OK I'll bite - why is it stupid to compare the need or otherwise for helmets between different activities with supposedly similar (within some range) risk profiles? Yes the intent is to ridicule - but that does not make it an invalid question.
 

Drago

Legendary Member
The human skull, while not infallible, is designed to protect the brain from injury in most typical falls etc that an unassisted human body can manage.

Cycling, even at very low speed, instantly increases the energy available and takes the wonderful engineering of the skull beyond that which it has evolved to protect the brain.

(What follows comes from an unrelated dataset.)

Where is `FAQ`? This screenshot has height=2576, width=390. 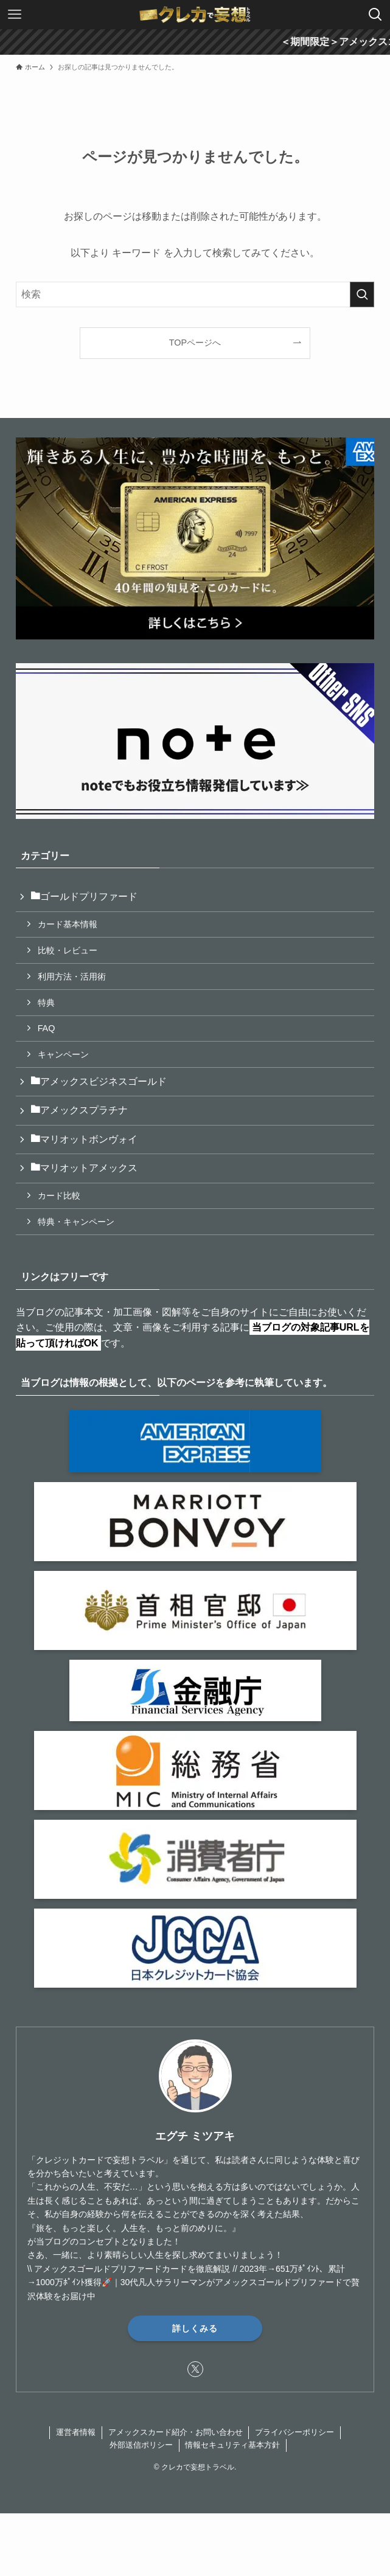 FAQ is located at coordinates (46, 1028).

Therefore (pretend for one moment that cycle helmets are highly effective) walking etc are activities for which body has adapted very well, and for the vast majority of people the skull protects the brain throughout their lives very effectively, making helmet use unnecessary for normal activity. Cycling, however, is an unnatural activity and a fall from a bike causing the head to hit the floor or another vehicle is much more likely to exceed the performance parameters of the skull, thus making a helmet of much more utility.

Until a cycle helmet arrives that genuinely works, I am anti compulsion, and the 'well pedestrians should wear helmets then' retort is completely cringeworthy.
 

Profpointy

Legendary Member
The human skull, while not infallible, is designed to protect the brain from injury in most typical falls etc that an unassisted human body can manage.

Cycling, even at very low speed, instantly increases the energy available and takes the wonderful engineering of the skull beyond that which it has evolved to protect the brain.

Therefore (pretend for one moment that cycle helmets are highly effective) walking etc are activities for which body has adapted very well, and for the vast majority of people the skull protects the brain throughout their lives very effectively, making helmet use unnecessary for normal activity. Cycling, however, is an unnatural activity and a fall from a bike causing the head to hit the floor or another vehicle is much more likely to exceed the performance parameters of the skull, thus making a helmet of much more utility.

Until a cycle helmet arrives that genuinely works, I am anti compulsion, and the 'well pedestrians should wear helmets then' retort is completely cringeworthy.

wow - a reasoned and reasonably put answer on a helmet thread. That'll never do !.

Pish taking aside though - and to challenge your answer - hopefully in the right spirit : I thought the "pedestrian helmet" comparison is argued on the basis of similar head injury rates rather than the "speed" explanation. This doesn't actually mean you shouldn't wear a bike helmet purely because people don't wear a pedestrian helmet - perhaps it logically does make some sense to wear both. Only slightly tongue in cheek, but given in your professional life you have presumable come across quite a few late night head injuries maybe there's an even stronger argument for wearing beer-drinking helmets.

To me at least, the value of these comparisons is to think about why this or that safety measure is desirable. And even if it does actually reduce risk - is it really a bigger risk than something we, perhaps wrongly, regard as not needing the safety measure.